Les constructeurs chinois visent l'Amérique du Sud

Une vingtaine de constructeurs automobiles chinois sont déjà présents au Mexique, dont BYD qui vend des modèles tels que la Dolphin Mini, le Yuan Plus et la Han EV. Cependant, ce sont des importations en provenance de Chine, il n’y a pas encore d’usines chinoises sur le sol mexicain.

Selon Reuters, BYD recherche des incitations de l'État pour construire une usine, même si ces fonds sont nettement inférieurs au financement fédéral. 

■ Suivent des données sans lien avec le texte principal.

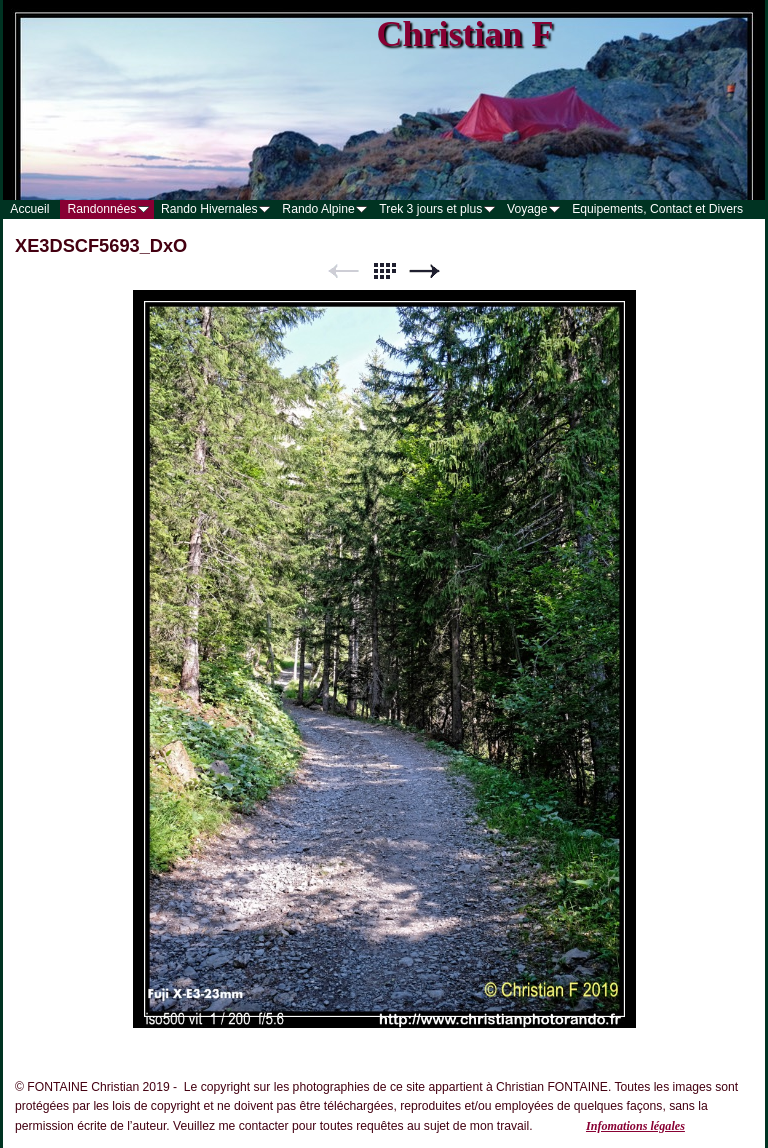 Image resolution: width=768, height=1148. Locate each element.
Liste (384, 271)
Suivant (425, 271)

En décembre dernier, Nuevo Leon a approuvé 153 millions de dollars d'incitations pour une usine Tesla. Malgré l'obtention de tous les permis nécessaires fin 2023, l'usine Tesla au Mexique a été confrontée à certains retards, le PDG Elon Musk a attribué ce retard à l'intégration de technologies de fabrication avancées. Mais la construction de la Gigafactory mexicaine a commencé en mars, selon l'agence de presse locale Milenio, qui citait les commentaires du gouverneur de Nuevo Leon, Samuel Garcia Sepulveda.

Cela devrait alléger la pression sur les constructeurs automobiles américains, dans la mesure où la possibilité pour les constructeurs automobiles chinois de contourner les droits de douane a probablement diminué. Mais les répercussions sur le marché intérieur mexicain et sur l’Amérique latine en général ne sont pas encore visibles.

Toutefois, des pays comme l’Argentine, le Brésil et le Chili constituent également des destinations attractives pour les constructeurs automobiles chinois. Ces pays les ont accueillis à bras ouverts : des marques comme Chery Auto ont déjà annoncé la construction d'une usine en Argentine d'une valeur de plusieurs centaines de millions de dollars.

Cela dit, avec le ralentissement de la demande de véhicules électriques dans l’ensemble de l’industrie et l’urgence d’introduire des véhicules électriques abordables pour lutter contre les émissions liées au réchauffement de la planète, le Mexique limitant les investissements chinois ne devrait pas être une raison pour que les fabricants américains baissent la garde.